As soon as the airplane had cleared the clouds over Iceland, majestic cliffs cutting sharply into the ocean and a coastline landscape that would make a geologist shed tears came into view.
Massive snow-covered mountains lined the horizon over towns with Pantone rooftops in blue, red, green, black, and yellow. We arrived in Reykjavik's downtown with stomachs grumbling. Getting a fresh meal was the first order of business after checking in to our hotel.
From the city to the country, Iceland was as otherworldly as it was friendly. Here are The Discerning Brute favorite sites and bites from the country of Vikings and volcanos.
Gló has a few locations in Iceland and the one in downtown Reykjavik is a cozy, second-story walk up with plenty of vegan options every day. The creamy cauliflower soup, Thai curry soup, mushroom burger, and potato mushroom salads were definite highlights.
Pink Iceland is an organization and tour company that offers several excursions to see the natural wonders of the Island. I highly recommend them because the tours are less congested than the mainstream tour companies because it's a queer organization (although everyone is welcome). We visited waterfalls, glaciers, and historical sites and made several stops for vegan snacks including snúður (which is basically an awesome, chocolate-covered cinnamon roll), and some amazing, traditional turnip soup. Our tour guide was fantastic. She brought us gift bags, drinks, vegan snacks and knew all the secret spots.
The Blue Lagoon was named one of the 25 wonder of the world by National Geographic Magazine for good reason. With silica and algae filled geothermal lagoons in bright blue surrounded by a moss-covered lava stone landscape, this place felt like we stepped off a space ship into a different world. We soaked in hot water that contrasted with the cool air, coated our skin in white silica, ate gourmet vegan meals and sipped beer from the local Icelandic brewery, Borg, at their restaurant, LAVA, and slept in minimalist, modern comfort at the Blue Lagoon Clinic. We hiked the nearby mountain and picnicked at the peak where all that remained of an abandoned WWII military site was a single stone fireplace.
Like many mainstream restaurants in Reykjavik, if you call ahead and request a vegan meal, they'll likely prepare one for you. This was the case with Kopar who made us a fantastic meal and dessert.
We met up with Ragnar Freyer and friends at K-Bar for some awesome tofu bibimbap. Ragnar is a local Reykjavik resident who maintains a really comprehensive list of every place to get vegan grub around the country. Check out his list here.

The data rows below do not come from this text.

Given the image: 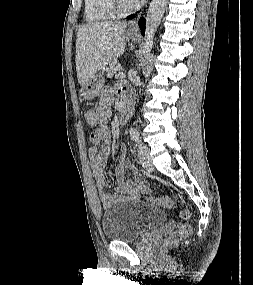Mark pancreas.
<instances>
[{"mask_svg":"<svg viewBox=\"0 0 253 285\" xmlns=\"http://www.w3.org/2000/svg\"><path fill=\"white\" fill-rule=\"evenodd\" d=\"M123 68L121 67L120 64L116 62L110 63L107 68H106V76L108 78H112L115 76L118 72H120Z\"/></svg>","mask_w":253,"mask_h":285,"instance_id":"obj_1","label":"pancreas"}]
</instances>
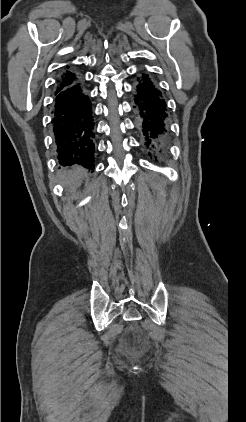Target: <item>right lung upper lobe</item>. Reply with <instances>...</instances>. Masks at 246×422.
<instances>
[{
    "instance_id": "right-lung-upper-lobe-1",
    "label": "right lung upper lobe",
    "mask_w": 246,
    "mask_h": 422,
    "mask_svg": "<svg viewBox=\"0 0 246 422\" xmlns=\"http://www.w3.org/2000/svg\"><path fill=\"white\" fill-rule=\"evenodd\" d=\"M78 78L79 74L76 71L71 70L69 66H66L65 72L61 75L58 81V86L70 84Z\"/></svg>"
}]
</instances>
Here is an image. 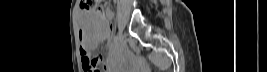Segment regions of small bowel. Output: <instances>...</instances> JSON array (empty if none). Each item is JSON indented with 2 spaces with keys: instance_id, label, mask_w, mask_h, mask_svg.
<instances>
[{
  "instance_id": "obj_1",
  "label": "small bowel",
  "mask_w": 267,
  "mask_h": 72,
  "mask_svg": "<svg viewBox=\"0 0 267 72\" xmlns=\"http://www.w3.org/2000/svg\"><path fill=\"white\" fill-rule=\"evenodd\" d=\"M111 13H112V11L109 10L108 11L109 17L111 16ZM88 23L94 29V43H96L97 41L103 40L105 38L107 30L109 28L107 30H101L99 28V24H98L97 20H92L90 18H88ZM108 49L110 52H112V50H113L112 45L109 44ZM87 57H88V54H87L86 50L82 49L81 50V60H82L83 66L87 65ZM106 70L109 71V68L106 67Z\"/></svg>"
}]
</instances>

In the western part of Reykjavik is Kaffihús Vesturbæjar,a coffeehouse that offers a really good veggie burger and the best French fries covered in dill as well as soy or oat lattes and plenty of vegan Icelandic beers. Back in the downtown area is Café Babalú, a kitschy place with needlepoint art who make a vegan carrot cake every day. We also spotted the political vegan street art of Margrét Helga Weisshappel.
Passion was a little off the beaten path, but worth the trip (and a fun excuse to test out the bus system). Rumor has it that they offer amazing vegan croissants, but they were sold out the day we went and we had to settle for several other fantastic confections including more snúður, chocolate bars called Hràfæðis, and some classic berry oat pastries.